3、 新建2个java文件，选中com.filltriangle.android,点击右键，New-->Class,Name:GL2JNILib和Name:GL2JNIView；

4、GL2JNILib.java文件内容为：

package com.filltriangle.android;


//Wrapper for native library


public class GL2JNILib {


  static {

      System.loadLibrary("gl2jni");

  }


 /**

  * @param width the current view width

  * @param height the current view height

  */

  public static native void init(int width, int height);

  public static native void step();

}

5、 GL2JNIView.java文件内容为：

package com.filltriangle.android;


import android.content.Context;

import android.graphics.PixelFormat;

import android.opengl.GLSurfaceView;

import android.util.AttributeSet;

import android.util.Log;

import android.view.KeyEvent;

import android.view.MotionEvent;


import javax.microedition.khronos.egl.EGL10;

import javax.microedition.khronos.egl.EGLConfig;

import javax.microedition.khronos.egl.EGLContext;

import javax.microedition.khronos.egl.EGLDisplay;

import javax.microedition.khronos.opengles.GL10;


/**

 * A simple GLSurfaceView sub-class that demonstrate how to perform

 * OpenGL ES 2.0 rendering into a GL Surface. Note the following important

 * details:

 *

 * - The class must use a custom context factory to enable 2.0 rendering.

 *   See ContextFactory class definition below.

 *

 * - The class must use a custom EGLConfigChooser to be able to select

 *   an EGLConfig that supports 2.0. This is done by providing a config

 *   specification to eglChooseConfig() that has the attribute

 *   EGL10.ELG_RENDERABLE_TYPE containing the EGL_OPENGL_ES2_BIT flag

 *   set.
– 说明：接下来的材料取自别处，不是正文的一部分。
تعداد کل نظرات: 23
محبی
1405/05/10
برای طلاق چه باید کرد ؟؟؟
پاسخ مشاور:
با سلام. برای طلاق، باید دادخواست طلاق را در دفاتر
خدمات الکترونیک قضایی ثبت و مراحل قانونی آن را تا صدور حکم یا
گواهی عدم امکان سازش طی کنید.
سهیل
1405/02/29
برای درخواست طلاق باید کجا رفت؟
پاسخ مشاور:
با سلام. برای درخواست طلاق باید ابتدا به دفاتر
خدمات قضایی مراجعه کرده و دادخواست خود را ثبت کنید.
See ConfigChooser class definition below.

 *

 * - The class must select the surface's format, then choose an EGLConfig

 *   that matches it exactly (with regards to red/green/blue/alpha channels

 *   bit depths). Failure to do so would result in an EGL_BAD_MATCH error.

 */


class GL2JNIView extends GLSurfaceView {

    private static String TAG = "GL2JNIView";

    private static final boolean DEBUG = false;


    public GL2JNIView(Context context) {

        super(context);

        init(false, 0, 0);

    }


    public GL2JNIView(Context context, boolean translucent, int depth, int stencil) {

        super(context);

        init(translucent, depth, stencil);

    }


    private void init(boolean translucent, int depth, int stencil) {


        /* By default, GLSurfaceView() creates a RGB_565 opaque surface.

         * If we want a translucent one, we should change the surface's

         * format here, using PixelFormat.TRANSLUCENT for GL Surfaces

         * is interpreted as any 32-bit surface with alpha by SurfaceFlinger.

         */

        if (translucent) {

            this.getHolder().setFormat(PixelFormat.TRANSLUCENT);

        }


        /* Setup the context factory for 2.0 rendering.
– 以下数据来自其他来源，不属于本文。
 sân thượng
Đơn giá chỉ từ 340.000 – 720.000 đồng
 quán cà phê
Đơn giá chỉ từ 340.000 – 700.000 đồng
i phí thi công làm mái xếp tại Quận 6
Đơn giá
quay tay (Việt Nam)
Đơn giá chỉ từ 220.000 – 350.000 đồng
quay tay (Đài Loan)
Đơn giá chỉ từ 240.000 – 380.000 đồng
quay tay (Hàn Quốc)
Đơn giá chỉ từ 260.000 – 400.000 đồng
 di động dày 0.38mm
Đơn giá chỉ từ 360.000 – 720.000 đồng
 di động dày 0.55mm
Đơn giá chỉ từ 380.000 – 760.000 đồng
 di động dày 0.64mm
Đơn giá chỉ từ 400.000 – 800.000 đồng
         * See ContextFactory class definition below

         */

        setEGLContextFactory(new ContextFactory());


        /* We need to choose an EGLConfig that matches the format of

         * our surface exactly. This is going to be done in our

         * custom config chooser. See ConfigChooser class definition

         * below.

         */

        setEGLConfigChooser( translucent ?

                             new ConfigChooser(8, 8, 8, 8, depth, stencil) :

                             new ConfigChooser(5, 6, 5, 0, depth, stencil) );


        /* Set the renderer responsible for frame rendering */

        setRenderer(new Renderer());

    }


    private static class ContextFactory implements GLSurfaceView.EGLContextFactory {

        private static int EGL_CONTEXT_CLIENT_VERSION = 0x3098;

        public EGLContext createContext(EGL10 egl, EGLDisplay display, EGLConfig eglConfig) {

            Log.w(TAG, "creating OpenGL ES 2.0 context");

            checkEglError("Before eglCreateContext", egl);

            int[] attrib_list = {EGL_CONTEXT_CLIENT_VERSION, 2, EGL10.EGL_NONE };

            EGLContext context = egl.eglCreateContext(display, eglConfig, EGL10.EGL_NO_CONTEXT, attrib_list);

            checkEglError("After eglCreateContext", egl);

            return context;

        }


        public void destroyContext(EGL10 egl, EGLDisplay display, EGLContext context) {

            egl.eglDestroyContext(display, context);

        }

    }


    private static void checkEglError(String prompt, EGL10 egl) {

        int error;

        while ((error = egl.eglGetError()) != EGL10.EGL_SUCCESS) {

            Log.e(TAG, String.format("%s: EGL error: 0x%x", prompt, error));

        }

    }


    private static class ConfigChooser implements GLSurfaceView.EGLConfigChooser {


        public ConfigChooser(int r, int g, int b, int a, int depth, int stencil) {

            mRedSize = r;

            mGreenSize = g;

            mBlueSize = b;

            mAlphaSize = a;

            mDepthSize = depth;

            mStencilSize = stencil;

        }


        /* This EGL config specification is used to specify 2.0 rendering.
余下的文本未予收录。